Enabling the Distributed Family Tree

This is the official research blog for the Distributed Family Tree, an open network of genealogical data and metadata.  In a nutshell, the big idea is that we can combine all available genealogical information on the Internet into a single distributed network.  The foundation for this network is the substance of the Master's Thesis that I am currently working on.

Oh, I Almost Forgot…

Screenshot of Genesis automatically finding potential duplicates

    Comments

  1. Permalink to this comment crex

    I see you removed my comment about the virus distribution from PGV sites via Genesis. I should have been clearer on this. I ran a query in Genesis right now and got the same reaction from F-secure (Trojan-Clicker.HTML.IFrame.lr) on the page jancsocsalad.hu. Do you have any thoughts on this?

  2. Permalink to this comment Hilton

    I was really confused about that comment :).
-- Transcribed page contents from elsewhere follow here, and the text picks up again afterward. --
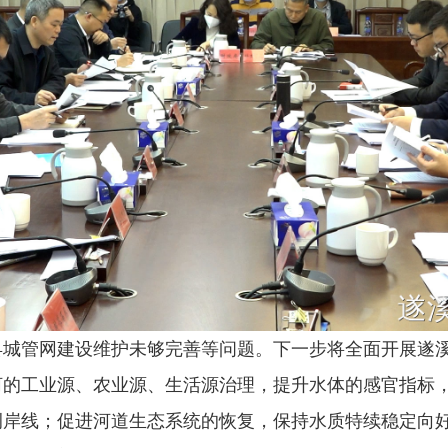
管网建设维护未够完善等问题。下一步将全面开展遂溪
河的工业源、农业源、生活源治理，提升水体的感官指标
侧岸线；促进河道生态系统的恢复，保持水质特续稳定向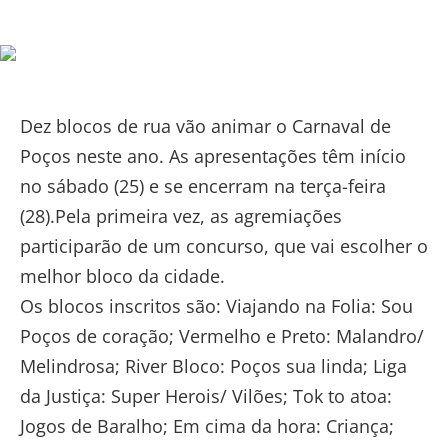
Dez blocos de rua vão animar o Carnaval de
Poços neste ano. As apresentações têm início
no sábado (25) e se encerram na terça-feira
(28).Pela primeira vez, as agremiações
participarão de um concurso, que vai escolher o
melhor bloco da cidade.
Os blocos inscritos são: Viajando na Folia: Sou
Poços de coração; Vermelho e Preto: Malandro/
Melindrosa; River Bloco: Poços sua linda; Liga
da Justiça: Super Herois/ Vilões; Tok to atoa:
Jogos de Baralho; Em cima da hora: Criança;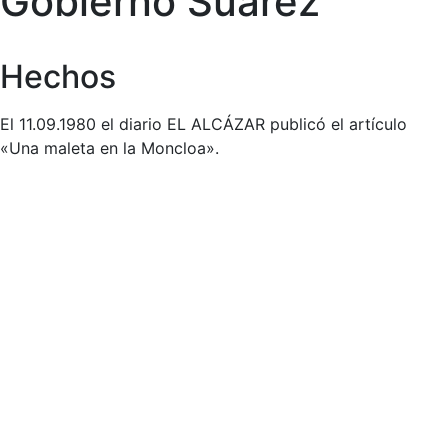
Gobierno Suárez
Hechos
El 11.09.1980 el diario EL ALCÁZAR publicó el artículo
«Una maleta en la Moncloa».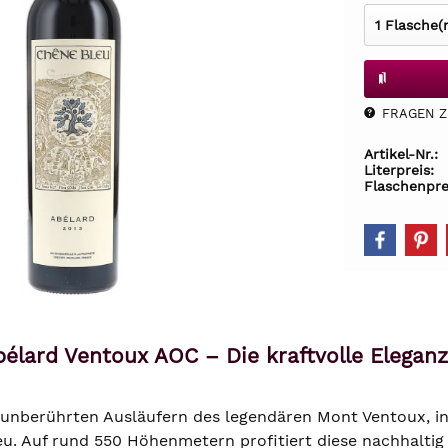
FRAGEN Z.
Artikel-Nr.:
Literpreis:
Flaschenpre
élard Ventoux AOC – Die kraftvolle Elega
unberührten Ausläufern des legendären Mont Ventoux, in 
u. Auf rund 550 Höhenmetern profitiert diese nachhaltig 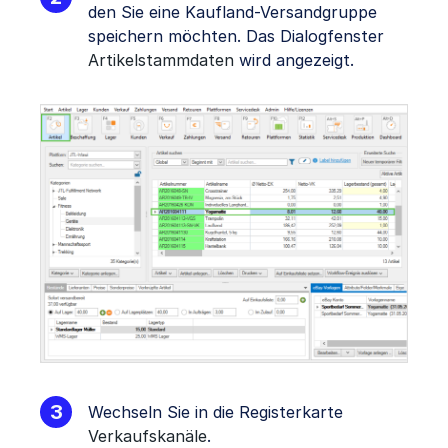
den Sie eine Kaufland-Versandgruppe
speichern möchten. Das Dialogfenster
Artikelstammdaten
wird angezeigt.
Wechseln Sie in die Registerkarte
Verkaufskanäle
.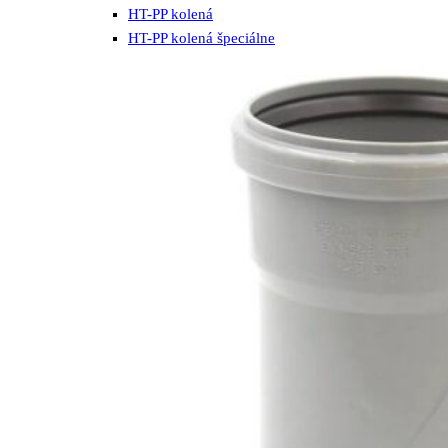
HT-PP kolená
HT-PP kolená špeciálne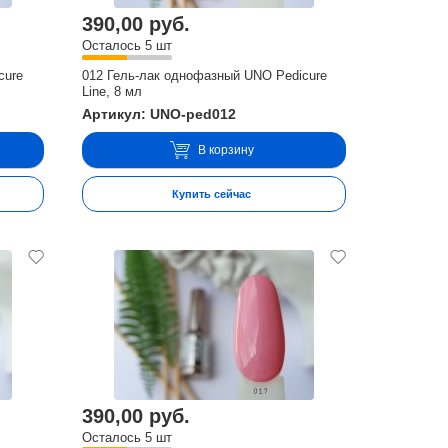
390,00 руб.
Осталось 5 шт
cure
012 Гель-лак однофазный UNO Pedicure
Line, 8 мл
Артикул: UNO-ped012
В корзину
Купить сейчас
390,00 руб.
Осталось 5 шт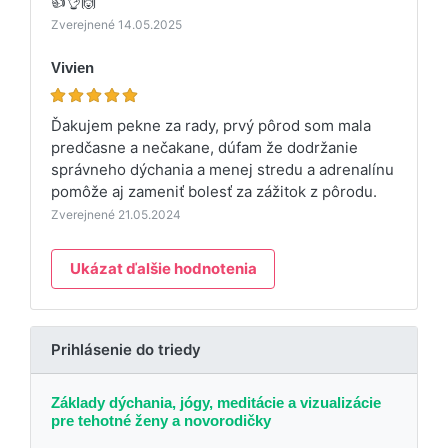
👍👌🙌
Zverejnené 14.05.2025
Vivien
Ďakujem pekne za rady, prvý pôrod som mala
predčasne a nečakane, dúfam že dodržanie
správneho dýchania a menej stredu a adrenalínu
pomôže aj zameniť bolesť za zážitok z pôrodu.
Zverejnené 21.05.2024
Ukázat ďalšie hodnotenia
Prihlásenie do triedy
Základy dýchania, jógy, meditácie a vizualizácie
pre tehotné ženy a novorodičky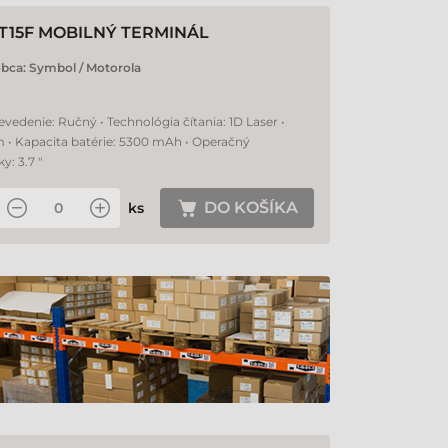
T15F MOBILNÝ TERMINÁL
obca:
Symbol / Motorola
evedenie: Ručný • Technológia čítania: 1D Laser •
m • Kapacita batérie: 5300 mAh • Operačný
: 3.7 "
DO KOŠÍKA
ks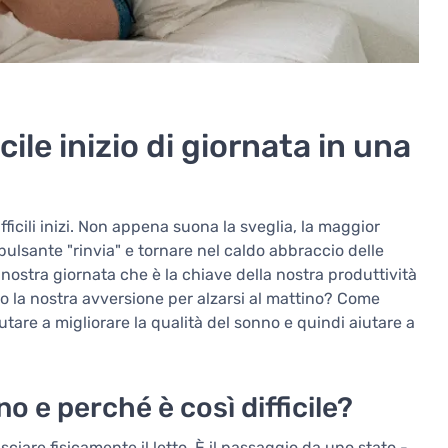
ile inizio di giornata in una
fficili inizi. Non appena suona la sveglia, la maggior
l pulsante "rinvia" e tornare nel caldo abbraccio delle
a nostra giornata che è la chiave della nostra produttività
ro la nostra avversione per alzarsi al mattino? Come
utare a migliorare la qualità del sonno e quindi aiutare a
no e perché è così difficile?
ciare fisicamente il letto. È il passaggio da uno stato -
    So you’re doing a query with Genesis, and F-secure tells you there’s a Trojan-Clicker.HTML.IFrame.lr virus on a page at jancsocsalad.hu?
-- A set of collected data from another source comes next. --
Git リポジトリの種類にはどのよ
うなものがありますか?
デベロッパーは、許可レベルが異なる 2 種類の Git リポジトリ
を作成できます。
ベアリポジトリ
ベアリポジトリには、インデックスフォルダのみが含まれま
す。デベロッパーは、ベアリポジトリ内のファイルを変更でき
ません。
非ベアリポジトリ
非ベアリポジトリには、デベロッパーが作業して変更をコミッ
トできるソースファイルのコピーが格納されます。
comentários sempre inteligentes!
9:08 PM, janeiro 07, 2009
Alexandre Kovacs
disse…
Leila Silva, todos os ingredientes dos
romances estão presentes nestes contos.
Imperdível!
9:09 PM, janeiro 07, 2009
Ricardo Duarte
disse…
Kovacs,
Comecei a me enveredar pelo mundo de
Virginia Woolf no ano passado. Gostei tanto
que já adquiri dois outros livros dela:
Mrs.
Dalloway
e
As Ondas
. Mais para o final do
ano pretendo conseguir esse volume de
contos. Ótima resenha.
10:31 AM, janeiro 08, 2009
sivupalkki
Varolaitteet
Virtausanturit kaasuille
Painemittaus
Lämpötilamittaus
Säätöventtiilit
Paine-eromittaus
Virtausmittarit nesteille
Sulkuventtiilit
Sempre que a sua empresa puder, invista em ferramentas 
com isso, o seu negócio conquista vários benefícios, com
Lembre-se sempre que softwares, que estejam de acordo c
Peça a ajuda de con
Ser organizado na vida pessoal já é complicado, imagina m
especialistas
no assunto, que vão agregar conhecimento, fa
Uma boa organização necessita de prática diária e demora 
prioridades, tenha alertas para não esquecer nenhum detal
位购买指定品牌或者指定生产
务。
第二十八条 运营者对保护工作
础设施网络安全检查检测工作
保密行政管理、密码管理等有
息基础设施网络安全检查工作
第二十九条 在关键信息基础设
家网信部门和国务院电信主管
  3. Permalink to this comment crex

    Yes

  4. Permalink to this comment Hilton

    Weird. The only way I can imagine that happening is if you have jancsocsalad.hu loaded in a web browser hosted inside Genesis. If not, then F-secure must be monitoring all HTTP connections. It shouldn’t be causing any trouble in that case though; at least, not when using Genesis (I wonder if the owner of the site is aware of the virus though).

  5. Permalink to this comment crex

    I guess F-secure monitors all HTTP traffic because I hadn’t opened any page from that hungarian site in Genesis. Antivirus software are known to occasionally interpret files wrongly … so if no one else has this problem I think that might be an explanation.